## [Task directions]
Below are records to transcribe exactly, without their pictures.

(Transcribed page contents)

_ _ _ _

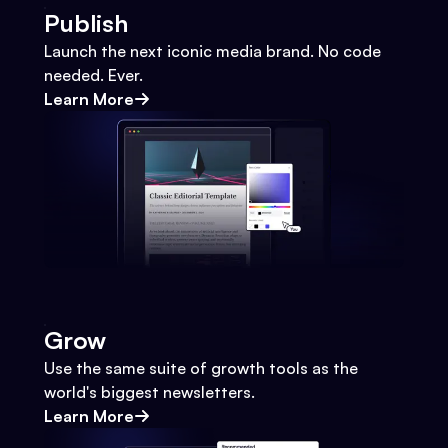
Publish
Launch the next iconic media brand. No code
needed. Ever.
Learn More
Grow
Use the same suite of growth tools as the
world's biggest newsletters.
Learn More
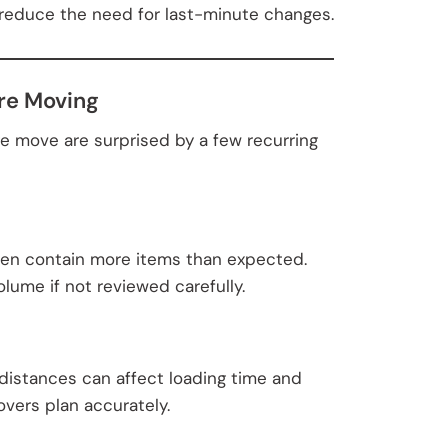
 reduce the need for last-minute changes.
re Moving
e move are surprised by a few recurring
ften contain more items than expected.
lume if not reviewed carefully.
ry distances can affect loading time and
overs plan accurately.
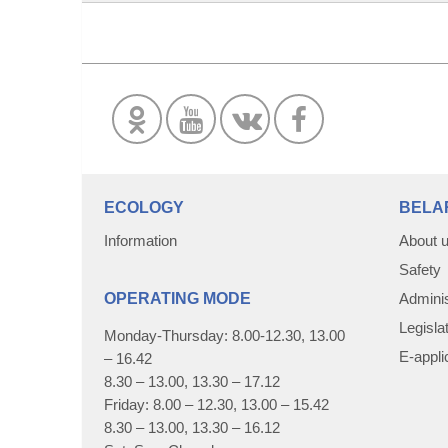
ECOLOGY
BELA
Information
About 
Safety
OPERATING MODE
Adminis
Legisla
Monday-Thursday: 8.00-12.30, 13.00
E-appli
– 16.42
8.30 – 13.00, 13.30 – 17.12
Friday: 8.00 – 12.30, 13.00 – 15.42
8.30 – 13.00, 13.30 – 16.12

_ _ _ _

## [Your response]
Publish
Launch the next iconic media brand. No code
needed. Ever.
Learn More
Grow
Use the same suite of growth tools as the
world's biggest newsletters.
Learn More
 reduce the need for last-minute changes.
re Moving
e move are surprised by a few recurring
ften contain more items than expected.
lume if not reviewed carefully.
ry distances can affect loading time and
overs plan accurately.
ECOLOGY
BELA
Information
About 
Safety
OPERATING MODE
Adminis
Legisla
Monday-Thursday: 8.00-12.30, 13.00
E-appli
– 16.42
8.30 – 13.00, 13.30 – 17.12
Friday: 8.00 – 12.30, 13.00 – 15.42
8.30 – 13.00, 13.30 – 16.12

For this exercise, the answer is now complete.